The FHB, in administrating the program, would operate something like OPM does now. Mainly, it would negotiate with all of its insurance offerors (including whoever runs MC+) to get lower prices, which would typically originate with discounts from health care services providers — doctors, clinics, hospitals, etc.

Putting MC+ under the FHB would allow the latter to structure the whole umbrella program so that MC+ did not get "too big for its britches" and drive private insurers out of the marketplace. The FHB would, because it is independent of both the President and the Congress, not be subject to political pressures to liberalize MC+, which might ultimately sound the death knell for private health insurance.


A good question is, how would Joe and Jane Citizen pay for MC+ coverage? If they were currently in the FEHB program, either as current government employees or as retirees, they would have their paychecks or pension checks reduced by the amount of their regular contribution toward premiums — and the remaining cost of their coverage would come as a subsidy out of government operating expenditures.

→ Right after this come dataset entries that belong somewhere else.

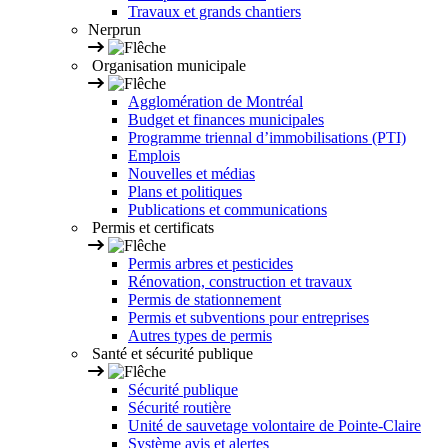
Travaux et grands chantiers
Nerprun
Organisation municipale
Agglomération de Montréal
Budget et finances municipales
Programme triennal d’immobilisations (PTI)
Emplois
Nouvelles et médias
Plans et politiques
Publications et communications
Permis et certificats
Permis arbres et pesticides
Rénovation, construction et travaux
Permis de stationnement
Permis et subventions pour entreprises
Autres types de permis
Santé et sécurité publique
Sécurité publique
Sécurité routière
Unité de sauvetage volontaire de Pointe-Claire
Système avis et alertes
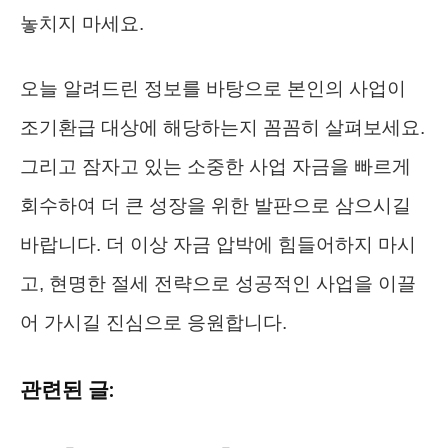
놓치지 마세요.
오늘 알려드린 정보를 바탕으로 본인의 사업이
조기환급 대상에 해당하는지 꼼꼼히 살펴보세요.
그리고 잠자고 있는 소중한 사업 자금을 빠르게
회수하여 더 큰 성장을 위한 발판으로 삼으시길
바랍니다. 더 이상 자금 압박에 힘들어하지 마시
고, 현명한 절세 전략으로 성공적인 사업을 이끌
어 가시길 진심으로 응원합니다.
관련된 글:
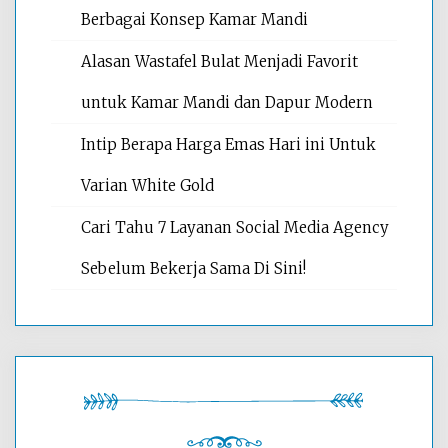
Berbagai Konsep Kamar Mandi
Alasan Wastafel Bulat Menjadi Favorit
untuk Kamar Mandi dan Dapur Modern
Intip Berapa Harga Emas Hari ini Untuk
Varian White Gold
Cari Tahu 7 Layanan Social Media Agency
Sebelum Bekerja Sama Di Sini!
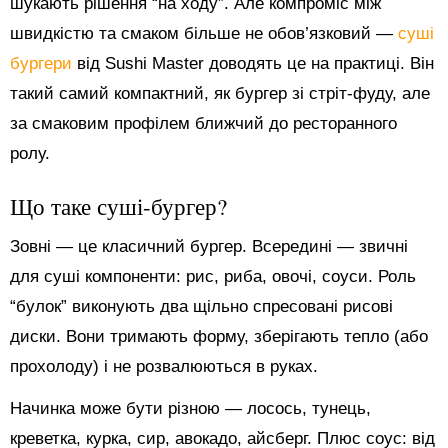
шукають рішення “на ходу”. Але компроміс між
швидкістю та смаком більше не обов’язковий —
суші
бургери
від Sushi Master доводять це на практиці. Він
такий самий компактний, як бургер зі стріт-фуду, але
за смаковим профілем ближчий до ресторанного
ролу.
Що таке суші-бургер?
Зовні — це класичний бургер. Всередині — звичні
для суші компоненти: рис, риба, овочі, соуси. Роль
“булок” виконують два щільно спресовані рисові
диски. Вони тримають форму, зберігають тепло (або
прохолоду) і не розвалюються в руках.
Начинка може бути різною — лосось, тунець,
креветка, курка, сир, авокадо, айсберг. Плюс соус: від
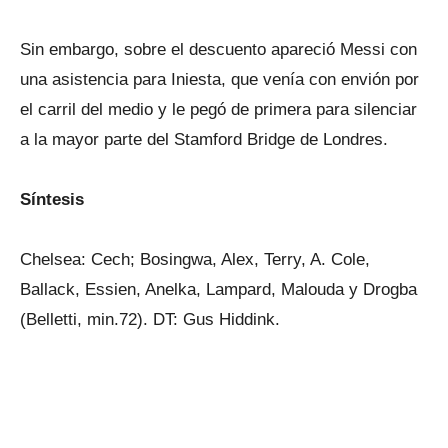
Sin embargo, sobre el descuento apareció Messi con
una asistencia para Iniesta, que venía con envión por
el carril del medio y le pegó de primera para silenciar
a la mayor parte del Stamford Bridge de Londres.
Síntesis
Chelsea: Cech; Bosingwa, Alex, Terry, A. Cole,
Ballack, Essien, Anelka, Lampard, Malouda y Drogba
(Belletti, min.72). DT: Gus Hiddink.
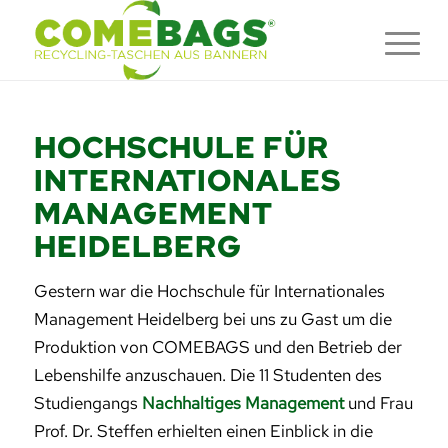
HOCHSCHULE FÜR
INTERNATIONALES
MANAGEMENT
HEIDELBERG
Gestern war die Hochschule für Internationales
Management Heidelberg bei uns zu Gast um die
Produktion von COMEBAGS und den Betrieb der
Lebenshilfe anzuschauen. Die 11 Studenten des
Studiengangs
Nachhaltiges Management
und Frau
Prof. Dr. Steffen erhielten einen Einblick in die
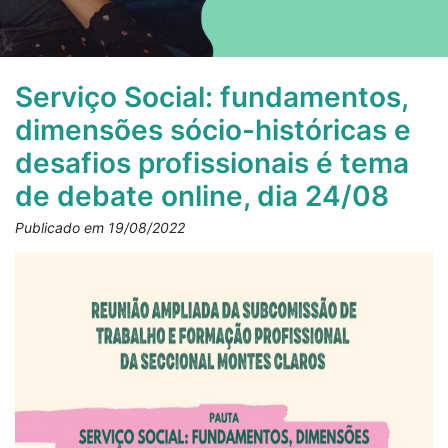
Serviço Social: fundamentos,
dimensões sócio-históricas e
desafios profissionais é tema
de debate online, dia 24/08
Publicado em 19/08/2022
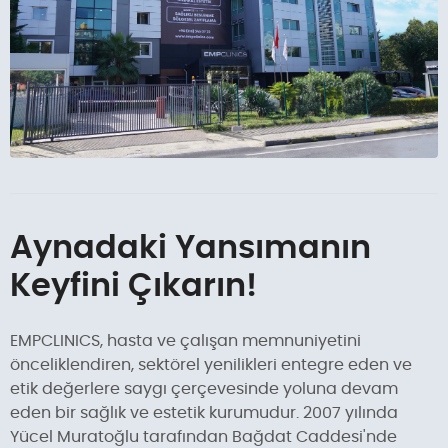
Aynadaki Yansımanın
Keyfini Çıkarın!
EMPCLINICS, hasta ve çalışan memnuniyetini
önceliklendiren, sektörel yenilikleri entegre eden ve
etik değerlere saygı çerçevesinde yoluna devam
eden bir sağlık ve estetik kurumudur. 2007 yılında
Yücel Muratoğlu tarafından Bağdat Caddesi'nde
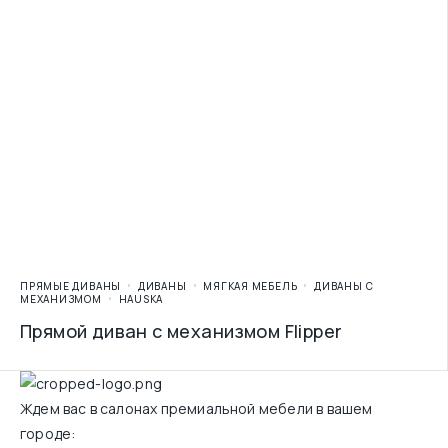
ПРЯМЫЕ ДИВАНЫ
ДИВАНЫ
МЯГКАЯ МЕБЕЛЬ
ДИВАНЫ С
МЕХАНИЗМОМ
HAUSKA
Прямой диван с механизмом Flipper
Ждем вас в салонах премиальной мебели в вашем
городе:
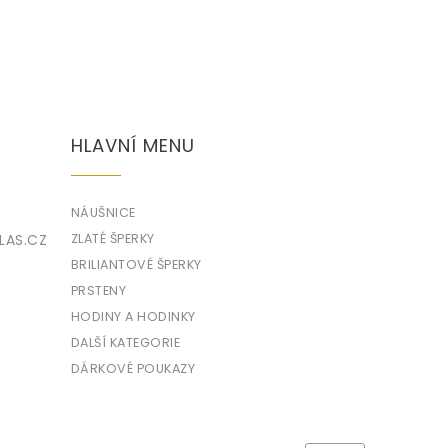
HLAVNÍ MENU
NÁUŠNICE
LAS.CZ
ZLATÉ ŠPERKY
BRILIANTOVÉ ŠPERKY
PRSTENY
HODINY A HODINKY
DALŠÍ KATEGORIE
DÁRKOVÉ POUKAZY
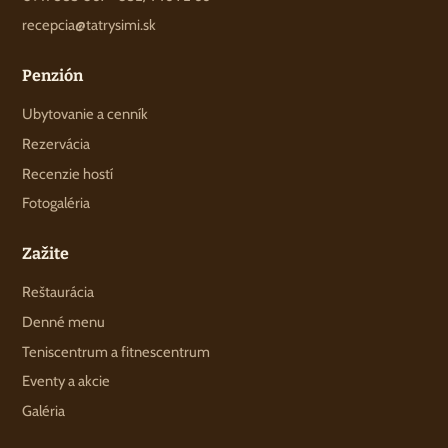
recepcia@tatrysimi.sk
Penzión
Ubytovanie a cenník
Rezervácia
Recenzie hostí
Fotogaléria
Zažite
Reštaurácia
Denné menu
Teniscentrum a fitnescentrum
Eventy a akcie
Galéria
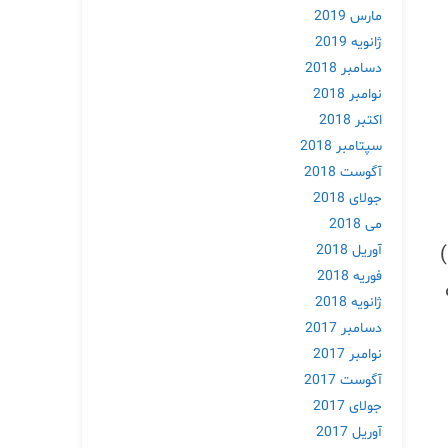
مارس 2019
ژانویه 2019
دسامبر 2018
نوامبر 2018
اکتبر 2018
سپتامبر 2018
آگوست 2018
جولای 2018
می 2018
آوریل 2018
 (61.9 درصد)
فوریه 2018
ژانویه 2018
دسامبر 2017
نوامبر 2017
آگوست 2017
جولای 2017
آوریل 2017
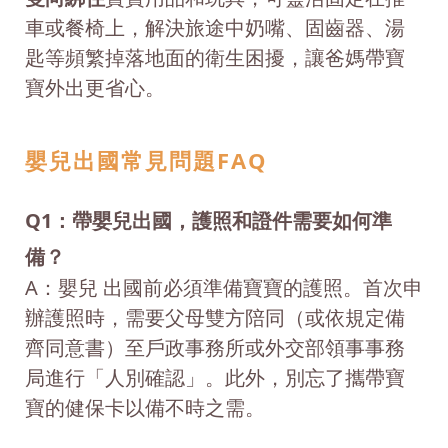
車或餐椅上，解決旅途中奶嘴、固齒器、湯
匙等頻繁掉落地面的衛生困擾，讓爸媽帶寶
寶外出更省心。
嬰兒出國常見問題FAQ
Q1：帶嬰兒出國，護照和證件需要如何準
備？
A：嬰兒 出國前必須準備寶寶的護照。首次申
辦護照時，需要父母雙方陪同（或依規定備
齊同意書）至戶政事務所或外交部領事事務
局進行「人別確認」。此外，別忘了攜帶寶
寶的健保卡以備不時之需。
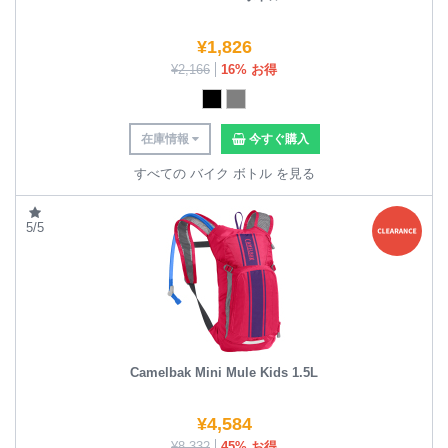
¥
1,826
¥
2,166
16% お得
在庫情報
今すぐ購入
すべての バイク ボトル を見る
5/5
Camelbak Mini Mule Kids 1.5L
¥
4,584
¥
8,332
45% お得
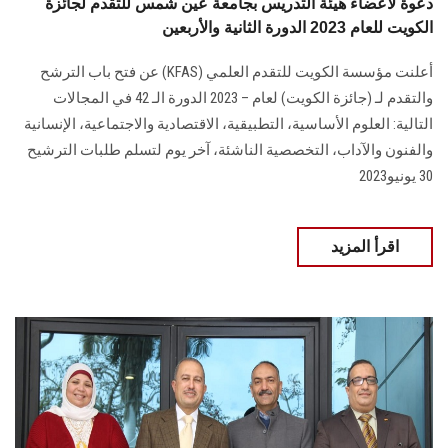
دعوة لأعضاء هيئة التدريس بجامعة عين شمس للتقدم لجائزة
الكويت للعام 2023 الدورة الثانية والأربعين
أعلنت مؤسسة الكويت للتقدم العلمي (KFAS) عن فتح باب الترشح
والتقدم لـ (جائزة الكويت) لعام – 2023 الدورة الـ 42 في المجالات
التالية: العلوم الأساسية، التطبيقية، الاقتصادية والاجتماعية، الإنسانية
والفنون والآداب، التخصصية الناشئة، آخر يوم لتسلم طلبات الترشيح
30 يونيو2023
اقرأ المزيد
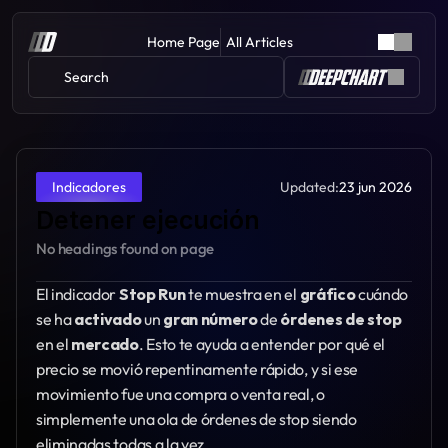
Home Page
All Articles
Search 
Updated:
23 jun 2026
Indicadores
Detener ejecución
No headings found on page
El indicador 
Stop Run 
te muestra en el 
gráfico 
cuándo 
se ha 
activado 
un 
gran número
 de 
órdenes de stop
en el 
mercado
. Esto te ayuda a entender por qué el 
precio se movió repentinamente rápido, y si ese 
movimiento fue una compra o venta real, o 
simplemente una ola de órdenes de stop siendo 
eliminadas todas a la vez.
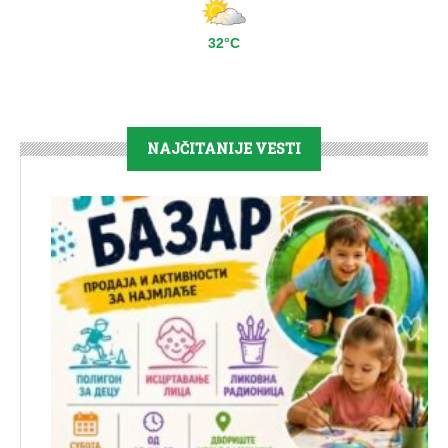
32°C
NAJČITANIJE VESTI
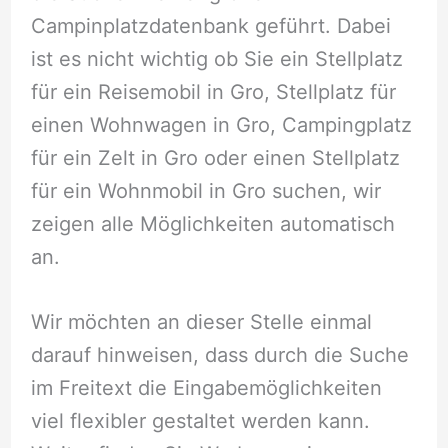
Campinplatzdatenbank geführt. Dabei
ist es nicht wichtig ob Sie ein Stellplatz
für ein Reisemobil in Gro, Stellplatz für
einen Wohnwagen in Gro, Campingplatz
für ein Zelt in Gro oder einen Stellplatz
für ein Wohnmobil in Gro suchen, wir
zeigen alle Möglichkeiten automatisch
an.
Wir möchten an dieser Stelle einmal
darauf hinweisen, dass durch die Suche
im Freitext die Eingabemöglichkeiten
viel flexibler gestaltet werden kann.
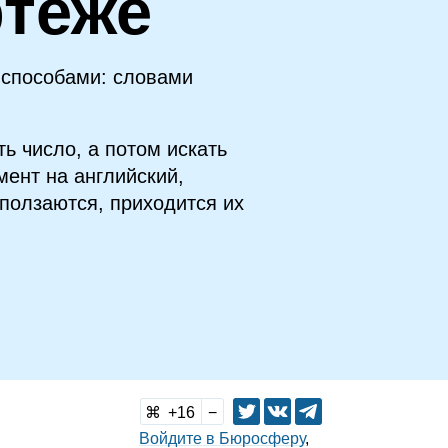
ртеже
 способами: словами
ь число, а потом искать
мент на английский,
сползаются, приходится их
16
Войдите в Бюросферу
,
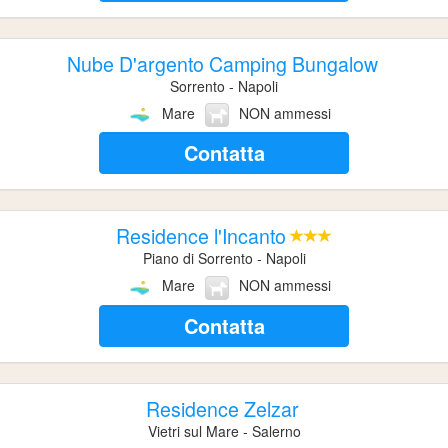
Nube D'argento Camping Bungalow
Sorrento - Napoli
Mare
NON ammessi
Contatta
Residence l'Incanto
Piano di Sorrento - Napoli
Mare
NON ammessi
Contatta
Residence Zelzar
Vietri sul Mare - Salerno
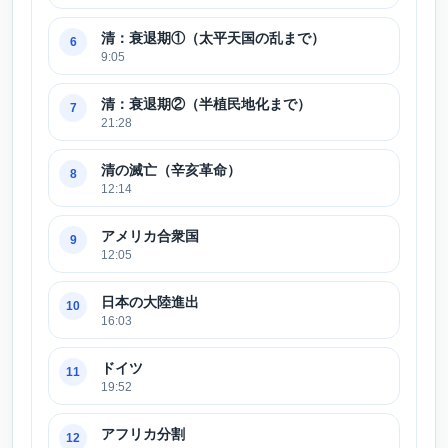
清：衰退期①（太平天国の乱まで）
6
9:05
清：衰退期②（半植民地化まで）
7
21:28
清の滅亡（辛亥革命）
8
12:14
アメリカ合衆国
9
12:05
日本の大陸進出
10
16:03
ドイツ
11
19:52
アフリカ分割
12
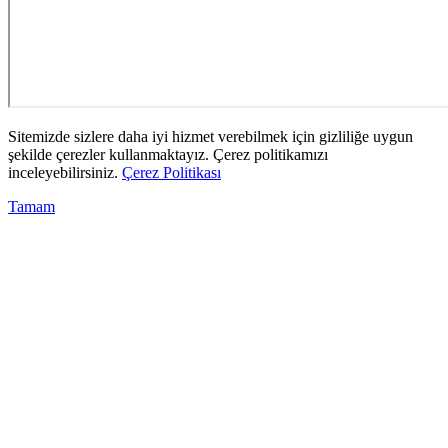
Sitemizde sizlere daha iyi hizmet verebilmek için gizliliğe uygun
şekilde çerezler kullanmaktayız. Çerez politikamızı
inceleyebilirsiniz.
Çerez Politikası
Tamam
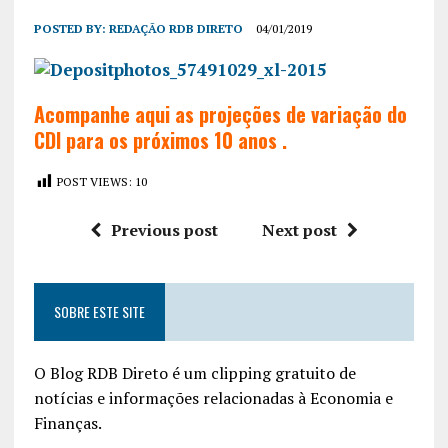
POSTED BY:
REDAÇÃO RDB DIRETO
04/01/2019
Acompanhe aqui as projeções de variação do
CDI para os próximos 10 anos .
POST VIEWS:
10
Previous post
Next post
SOBRE ESTE SITE
O Blog RDB Direto é um clipping gratuito de
notícias e informações relacionadas à Economia e
Finanças.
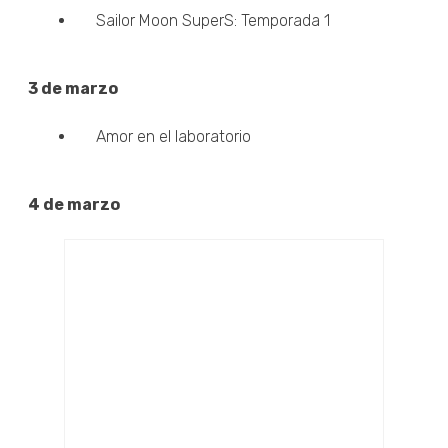
Sailor Moon SuperS: Temporada 1
3 de marzo
Amor en el laboratorio
4 de marzo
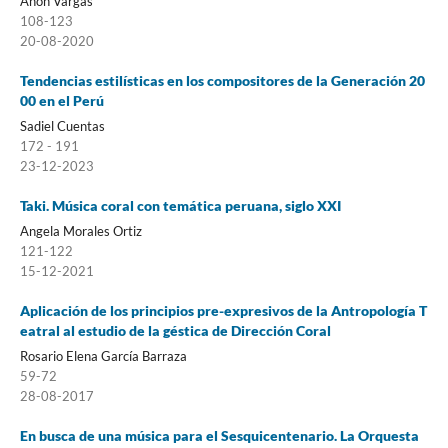
Ahon Vargas
108-123
20-08-2020
Tendencias estilísticas en los compositores de la Generación 20
00 en el Perú
Sadiel Cuentas
172 - 191
23-12-2023
Taki. Música coral con temática peruana, siglo XXI
Angela Morales Ortiz
121-122
15-12-2021
Aplicación de los principios pre-expresivos de la Antropología T
eatral al estudio de la géstica de Dirección Coral
Rosario Elena García Barraza
59-72
28-08-2017
En busca de una música para el Sesquicentenario. La Orquesta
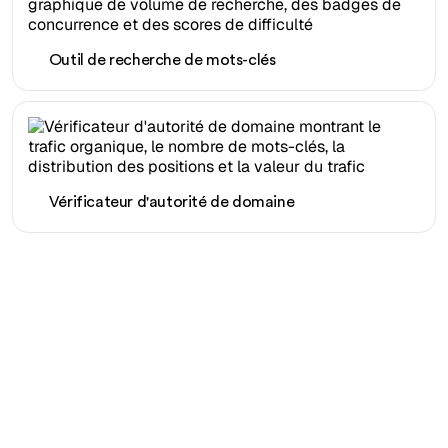
Outil de recherche de mots-clés
Vérificateur d'autorité de domaine
Prêt à augmenter votre
trafic organique sans
effort ?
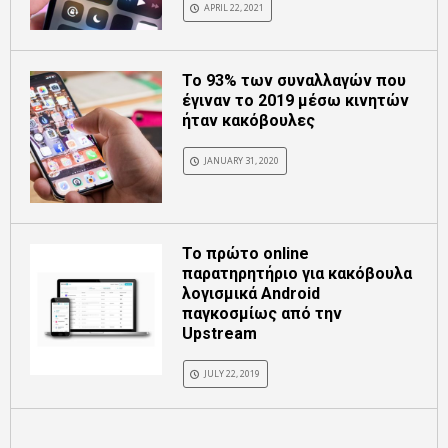
APRIL 22, 2021
Το 93% των συναλλαγών που
έγιναν το 2019 μέσω κινητών
ήταν κακόβουλες
JANUARY 31, 2020
Το πρώτο online
παρατηρητήριο για κακόβουλα
λογισμικά Android
παγκοσμίως από την
Upstream
JULY 22, 2019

But if Joe and Jane don't work for Uncle Sam, their expanded FHB coverage would have to be paid for in other ways. Likewise, any subsidy provided by the federal government toward the cost of Joe and Jane's health coverage would have to be handled differently.

Specifically, if Joe and Jane opted for MC+ coverage, the financial mechanics might have to be different than if they had the kind of coverage I have now.

My guess is that some or all of the MC+ premiums, for non-government employees, would be handled either as direct billings or in conjunction with filing income taxes. Subsidies could come as income tax credits or be paid directly into bank accounts.

These are details that would have to be worked out. But the main thing to keep in mind is that policymakers could bundle a Medicare-style public health care plan within an expansion of FEHB and get the benefits of both!